Primarily, RDFL advocates for feminism in Lebanon through legal means. We have been actively lobbying for legislative reforms to protect women's rights and combat gender-based violence. Our campaigns have consistently pushed for the adoption of laws criminalizing domestic violence.

As previously mentioned, we are endorsing laws such as setting a minimum age for marriage, criminalizing marital rape, and advocating for the abolition of discriminatory laws related to nationality and divorce. These discriminatory laws disproportionately affect women.

RDFL also provides support services to women who have experienced violence or discrimination. This support is available 24/7 through the RDFL hotline.


Dr. Juan Carlos Sola Corbacho:

What strategies and initiatives do you suggest for effectively addressing and combating gender-based violence in society?


Rasha Wazneh:

I believe that through continuous effort, vital force, and the promotion of gender equality and women's empowerment, we can achieve significant results.

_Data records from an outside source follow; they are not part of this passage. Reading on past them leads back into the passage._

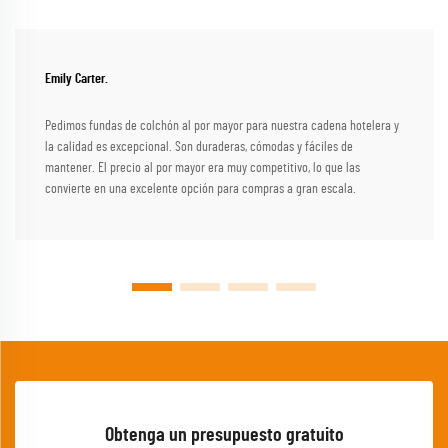
Emily Carter.
Pedimos fundas de colchón al por mayor para nuestra cadena hotelera y
la calidad es excepcional. Son duraderas, cómodas y fáciles de
mantener. El precio al por mayor era muy competitivo, lo que las
convierte en una excelente opción para compras a gran escala.
Obtenga un presupuesto gratuito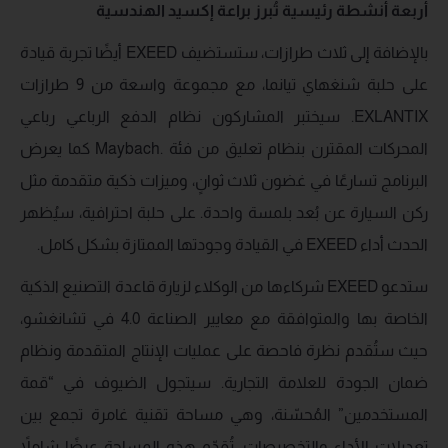
أربعة أنشطة رئيسية تُبرز براعة
إكسيد
الهندسية
بالإضافة إلى ثلاث طرازات، ستستضيف EXEED أيضًا تجربة قيادة
على حلبة شنغهاي تيانما، مع مجموعة واسعة من 9 طرازات
EXLANTIX. سيختبر المشاركون نظام الدفع الرباعي رباعي
المحركات المقترن بنظام تعليق من فئة .Maybach كما يعرض
البرنامج تسارعًا في غضون ثلاث ثوانٍ، وميزات ذكية متقدمة مثل
ركن السيارة عن بُعد بلمسة واحدة. على حلبة احترافية، سيُظهر
الحدث أداء EXEED في القيادة وجودتها الممتازة بشكل كامل.
ستدعو EXEED شركاءها من الوكلاء لزيارة قاعدة التصنيع الذكية
الخاصة بها والمتوافقة مع معايير الصناعة 4.0 في تشانغشو،
حيث ستُقدم نظرة فاحصة على عمليات الإنتاج المتقدمة ونظام
ضمان الجودة للعلامة التجارية. سيتجول الضيوف في “قمة
المستخدمين” المُحسّنة، وهي مساحة تقنية غامرة تجمع بين
تعديلات الأداء والتخصيصات. تُقدّم هذه المساحة عرضًا شاملاً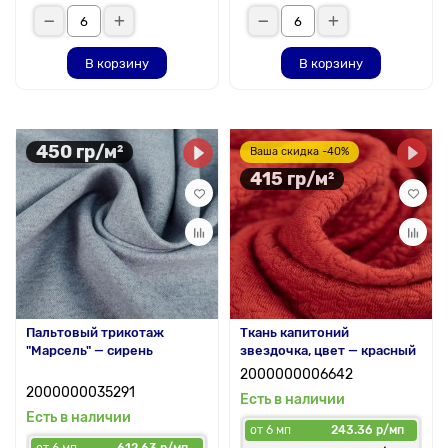
В корзину
В корзину
450 гр/м²
Ваша скидка -40%
415 гр/м²
Пальтовый трикотаж
Ткань капитоний
"Марсель" — сирень
звездочка, цвет — красный
2000000006642
2000000035291
Есть в наличии
Есть в наличии
от 6 мп
243.36 р/мп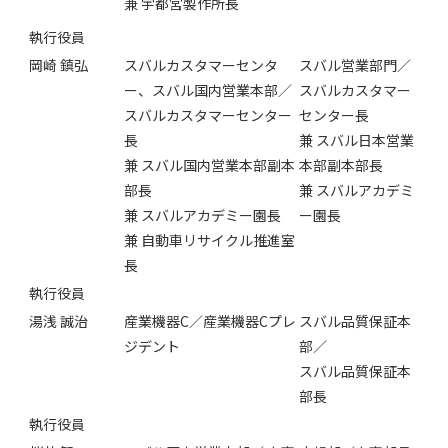
兼 宇都宮製作所長
執行役員
岡崎 鎮弘
スバルカスタマーセンタ
スバル営業部門／
ー、スバル国内営業本部／
スバルカスタマー
スバルカスタマーセンター
センター長
長
兼 スバル日本営業
兼 スバル国内営業本部副本
本部副本部長
部長
兼 スバルアカデミ
兼 スバルアカデミー園長
ー園長
兼 自動車リサイクル推進室
長
執行役員
湯浅 誠治
産業機器C／産業機器Cプレ
スバル品質保証本
ジデント
部／
スバル品質保証本
部長
執行役員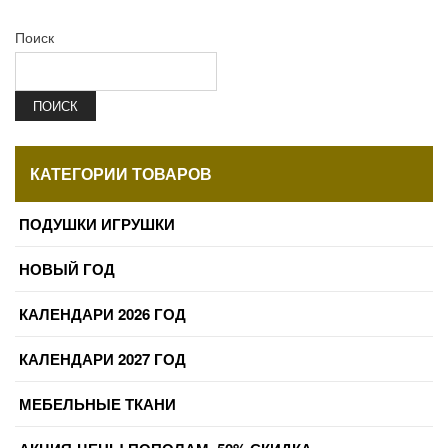
Поиск
ПОИСК
КАТЕГОРИИ ТОВАРОВ
ПОДУШКИ ИГРУШКИ
НОВЫЙ ГОД
КАЛЕНДАРИ 2026 ГОД
КАЛЕНДАРИ 2027 ГОД
МЕБЕЛЬНЫЕ ТКАНИ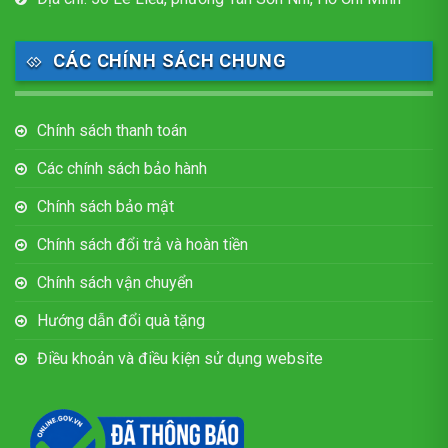
CÁC CHÍNH SÁCH CHUNG
Chính sách thanh toán
Các chính sách bảo hành
Chính sách bảo mật
Chính sách đổi trả và hoàn tiền
Chính sách vận chuyển
Hướng dẫn đổi quà tặng
Điều khoản và điều kiện sử dụng website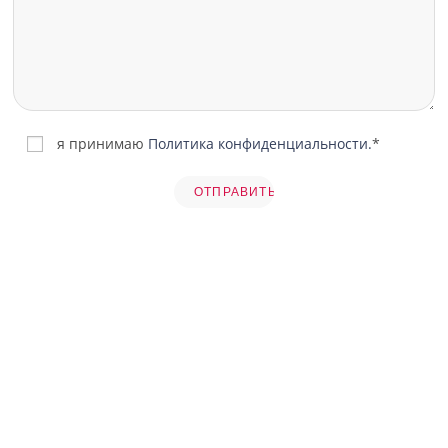
я принимаю
Политика конфиденциальности.
*
ЗАКАЗАТЬ ТАКСИ
БАРСЕЛОНА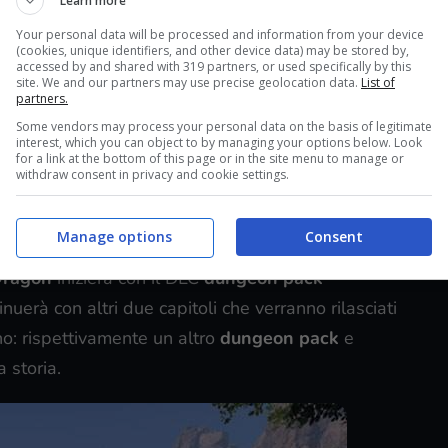
Learn more
Your personal data will be processed and information from your device
(cookies, unique identifiers, and other device data) may be stored by,
accessed by and shared with 319 partners, or used specifically by this
site. We and our partners may use precise geolocation data.
List of
partners.
Some vendors may process your personal data on the basis of legitimate
interest, which you can object to by managing your options below. Look
for a link at the bottom of this page or in the site menu to manage or
withdraw consent in privacy and cookie settings.
Manage options
Consent
Dragon
inizierà con il DLC
dungeon pack
nuerà con altri due capitoli che verranno rilasciati
no: rispettivamente un altro
dungeon pack
e
 storia.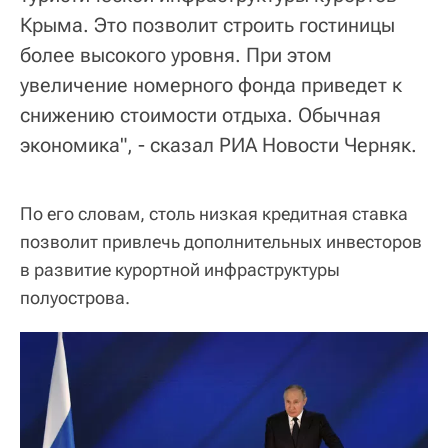
Крыма. Это позволит строить гостиницы
более высокого уровня. При этом
увеличение номерного фонда приведет к
снижению стоимости отдыха. Обычная
экономика", - сказал РИА Новости Черняк.
По его словам, столь низкая кредитная ставка
позволит привлечь дополнительных инвесторов
в развитие курортной инфраструктуры
полуострова.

We have made much progress over the years, and I expect more satisfactory outcomes in the future.


Liliana Matte:

Can you provide specific examples of projects by the Lebanese Democratic Women’s Gathering that have significantly advanced women's rights and democracy in Lebanon?


Rasha Wazneh:

RDFL has been an active advocate for legal reforms promoting women's rights and gender equality in Lebanon. We notably campaigned to abolish Article 522 of the Lebanese Penal Code, which permitted rapists to evade punishment by marrying their victims. Apart from the "Not Before 18" campaign, we've implemented numerous projects to enhance women's economic partnerships and entrepreneurship. Furthermore, we spearheaded several initiatives to inspire women to engage in politics, run for office, and take on leadership roles.


Jack Libby:

What are your hopes for the advancement of women's rights, not only in Lebanon but globally, over the next five years?


Rasha Wazneh:

Predicting the exact trajectory of women's rights over the next five years can be challenging. However, there are several areas where we can aim for further advancements, both in Lebanon and globally. A significant way to ensure progress is through legal reforms and the establishment of comprehensive gender equality laws.

It's crucial to improve access to quality education for girls and women, both in Lebanon and worldwide. Governments and organizations should strive for equal opportunities for women in the workforce. This includes addressing wage gaps, promoting entrepreneurship, and providing access to credit and resources. International collaboration and advocacy efforts are also important.